[Opening Extracted records section]

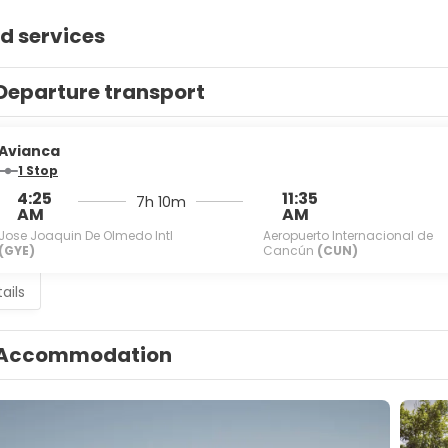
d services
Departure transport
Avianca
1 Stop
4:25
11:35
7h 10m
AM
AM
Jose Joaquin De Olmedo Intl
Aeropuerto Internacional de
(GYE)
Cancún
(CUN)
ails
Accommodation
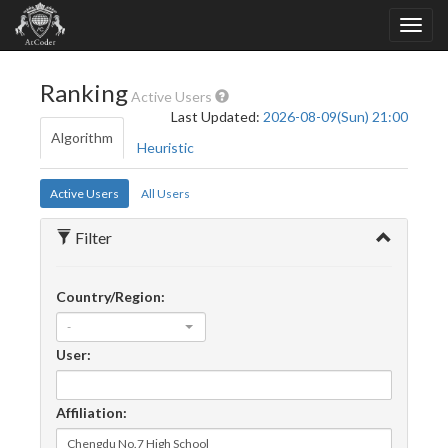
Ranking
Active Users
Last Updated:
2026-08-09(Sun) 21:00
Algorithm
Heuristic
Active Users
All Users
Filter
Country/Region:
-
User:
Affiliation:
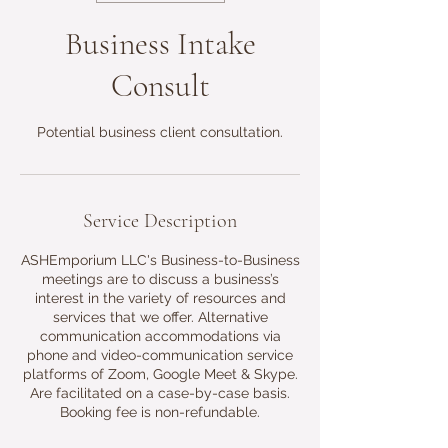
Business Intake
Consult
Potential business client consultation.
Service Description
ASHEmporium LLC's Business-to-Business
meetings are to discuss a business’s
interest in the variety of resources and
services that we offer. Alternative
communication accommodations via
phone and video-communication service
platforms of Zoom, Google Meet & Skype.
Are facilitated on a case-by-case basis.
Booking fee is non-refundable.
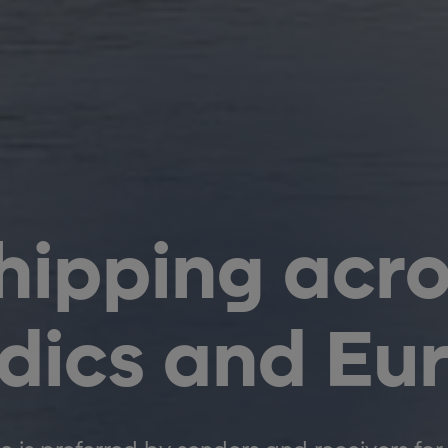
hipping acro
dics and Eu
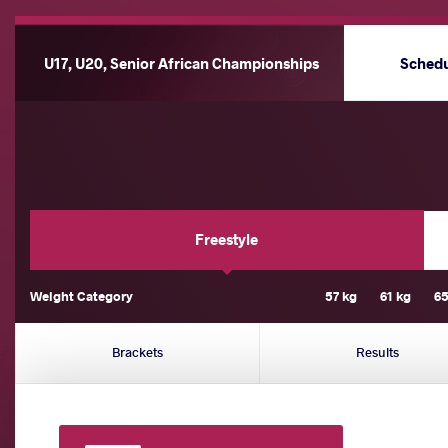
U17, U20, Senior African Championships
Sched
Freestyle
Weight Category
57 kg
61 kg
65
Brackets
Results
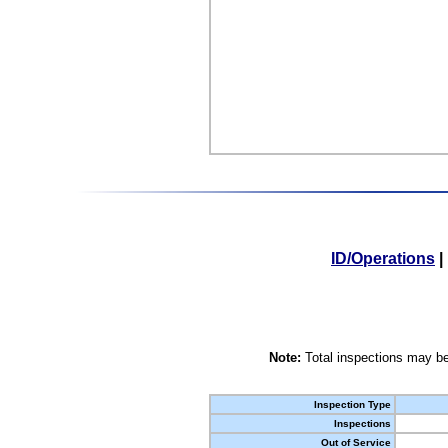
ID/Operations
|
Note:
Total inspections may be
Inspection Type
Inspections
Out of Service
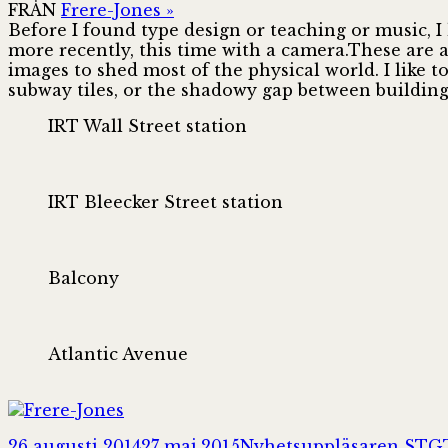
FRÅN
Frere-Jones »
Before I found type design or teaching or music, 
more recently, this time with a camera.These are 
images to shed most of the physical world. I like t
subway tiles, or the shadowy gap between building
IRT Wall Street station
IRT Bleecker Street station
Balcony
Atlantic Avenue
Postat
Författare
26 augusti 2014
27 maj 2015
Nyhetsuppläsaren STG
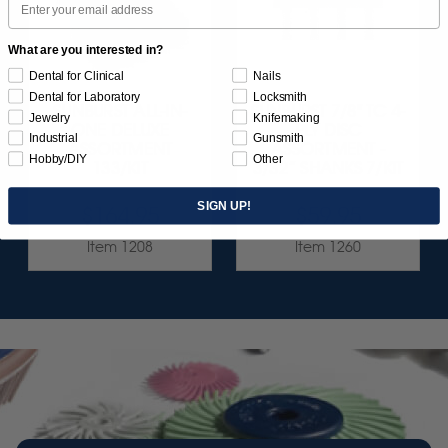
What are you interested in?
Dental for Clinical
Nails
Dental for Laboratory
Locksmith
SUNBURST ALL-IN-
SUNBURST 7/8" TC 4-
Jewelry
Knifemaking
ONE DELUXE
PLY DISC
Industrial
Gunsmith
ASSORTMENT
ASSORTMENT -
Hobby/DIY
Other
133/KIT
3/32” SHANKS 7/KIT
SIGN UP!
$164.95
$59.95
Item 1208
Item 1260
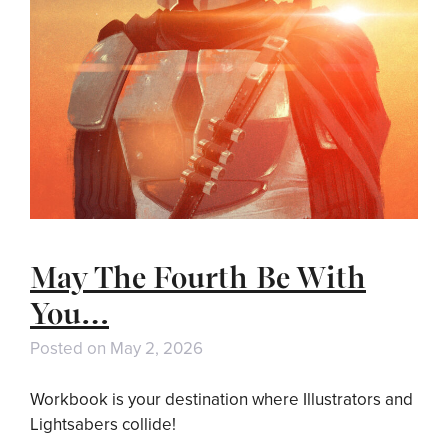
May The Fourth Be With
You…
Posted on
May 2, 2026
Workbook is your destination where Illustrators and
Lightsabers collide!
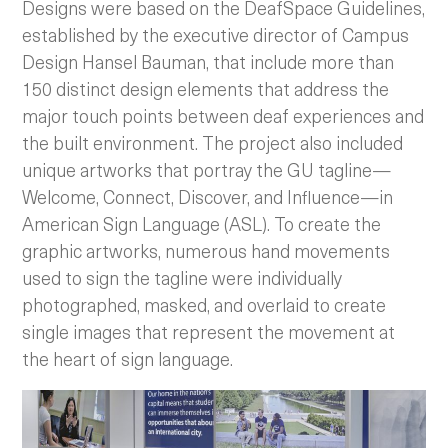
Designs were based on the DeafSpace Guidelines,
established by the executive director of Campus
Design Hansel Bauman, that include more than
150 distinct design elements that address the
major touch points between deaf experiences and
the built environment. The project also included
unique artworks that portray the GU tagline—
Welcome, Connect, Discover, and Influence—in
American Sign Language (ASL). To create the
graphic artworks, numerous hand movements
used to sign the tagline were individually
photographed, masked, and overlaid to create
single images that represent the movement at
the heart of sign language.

[Closing Extracted records section]

Task description: Filter the records above for the string "were" and copy each matching line.

Response box:
Designs were based on the DeafSpace Guidelines,
used to sign the tagline were individually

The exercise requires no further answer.